A struggling overweight woman boards and takes a seat across from me. She takes up a seat and a half. Being a person of compassion, this would be fine with me, however, there are those who insist on squeezing into that little half seat. Would it kill them to just stand and let the person sit in peace and comfort? Then comes the highlight of this ride home, when my eyes become fixated. Two women, twins, about sixty years old sit across from me. They are dressed exactly the same! I can accept children who are twins and are playing the fashion game, but these two old bags? Their hair was jet black, not a strand of grey, piled high in a beehive, not a hair out of place, on either of them. They are wearing bright ruby red lipstick with white pancake make-up. They wore a black and white herringbone coat with a patent leather handbags. And, white gloves. The war is over ladies, it is not 1940 and you are not twelve.

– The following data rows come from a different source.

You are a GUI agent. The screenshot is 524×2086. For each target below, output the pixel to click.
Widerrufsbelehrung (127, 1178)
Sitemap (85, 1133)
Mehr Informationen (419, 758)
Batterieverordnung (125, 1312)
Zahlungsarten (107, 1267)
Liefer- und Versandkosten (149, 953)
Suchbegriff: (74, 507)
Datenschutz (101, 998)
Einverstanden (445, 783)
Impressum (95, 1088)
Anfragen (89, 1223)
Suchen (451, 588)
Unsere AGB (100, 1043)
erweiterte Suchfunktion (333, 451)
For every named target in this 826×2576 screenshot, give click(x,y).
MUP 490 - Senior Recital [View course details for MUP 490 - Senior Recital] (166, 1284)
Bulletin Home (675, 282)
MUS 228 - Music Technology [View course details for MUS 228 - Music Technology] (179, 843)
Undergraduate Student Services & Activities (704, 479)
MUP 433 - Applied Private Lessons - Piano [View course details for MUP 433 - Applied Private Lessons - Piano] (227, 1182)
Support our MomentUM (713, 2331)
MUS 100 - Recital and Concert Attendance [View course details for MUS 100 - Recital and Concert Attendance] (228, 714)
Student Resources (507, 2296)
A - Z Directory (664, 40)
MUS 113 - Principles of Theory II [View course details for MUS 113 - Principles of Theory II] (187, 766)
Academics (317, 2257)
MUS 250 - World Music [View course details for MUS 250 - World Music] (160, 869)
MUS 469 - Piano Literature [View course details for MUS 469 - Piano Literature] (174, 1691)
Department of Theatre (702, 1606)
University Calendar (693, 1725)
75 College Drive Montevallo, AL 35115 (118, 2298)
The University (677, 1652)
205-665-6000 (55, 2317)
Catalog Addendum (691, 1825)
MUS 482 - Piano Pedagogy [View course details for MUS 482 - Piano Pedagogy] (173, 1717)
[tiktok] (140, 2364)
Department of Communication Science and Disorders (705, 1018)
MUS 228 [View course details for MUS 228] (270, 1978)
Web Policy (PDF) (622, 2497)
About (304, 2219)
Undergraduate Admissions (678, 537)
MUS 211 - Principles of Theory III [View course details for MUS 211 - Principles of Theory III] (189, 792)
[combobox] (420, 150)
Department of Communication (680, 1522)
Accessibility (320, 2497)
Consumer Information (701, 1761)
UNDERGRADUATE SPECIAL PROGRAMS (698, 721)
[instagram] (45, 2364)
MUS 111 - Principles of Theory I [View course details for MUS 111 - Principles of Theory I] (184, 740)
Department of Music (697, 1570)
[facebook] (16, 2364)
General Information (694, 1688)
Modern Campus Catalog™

What ever happened to Baby Jane? These two would know. They must have had their mother in a plastic garbage bag somewhere plastered in a wall. I almost missed my stop. The sight of these two really screwed up my automatic pilot. While many of my complaints are noise related, the crux of is the lack of plain old fashioned consideration. Basically, people are traveling as if they are in the back seat of their privately driven limo. If I could only introduce crowds to manners, what a ride it would be.